Q--When do the refineries stop supplying the summer blend of gasoline and how much less does it cost them to produce the non-summer blend?
A--I really couldn’t get a fix on the costs for blending gasolines, but here is what Dan Larson, a spokesman for BP told us about blending:
Refiners seasonally adjust the volatility of gasoline for two reasons: to maintain performance and to manage evaporative emissions. The former helps prevent problems like vapor lock in the summer and hard starting in the winter, and the latter minimizes fuel evaporation and the emission of volatile organic compounds (VOCs) into the atmosphere, which can help reduce ground-level ozone formation. The warmer months (June 1 through Sept. 15 for most areas) are considered ozone season for refining purposes and this generally means gasoline should have a lower Reid vapor pressure (Rvp.) to prevent vapor lock and to reduce VOC emissions.

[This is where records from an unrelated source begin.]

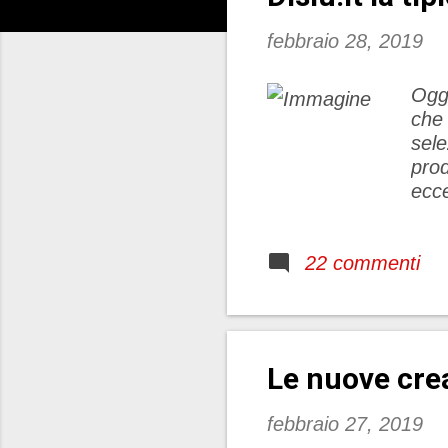
t
febbraio 28, 2019
Oggi
che 
sele
prod
ecce
vuol
l’az
22 commenti
Come
regi
Sul 
vini
E’ p
Le nuove cre
cera
febbraio 27, 2019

Ozone season comes to an end on Sept. 16 when refiners increase the vapor pressure in stages through November. Winter volatility regulations vary, but in many states with the coldest weather, winter blends can run up to 15 lb of Rvp. The process is reversed beginning March 1 as refiners begin stepping back down the Rvp of their gasoline to the summer level. Most refiners begin shipping summer gasoline in early-May so their product meets summer specs by June 1. Generally, Rvp is managed by adjusting butane levels in the gasoline blend. The rule of thumb says that for every two-percent increase in butane, a one-pound increase in Rvp is the result. Since butane is also an octane enhancer, when it is removed refiners achieve pump octane levels by blending in other compounds.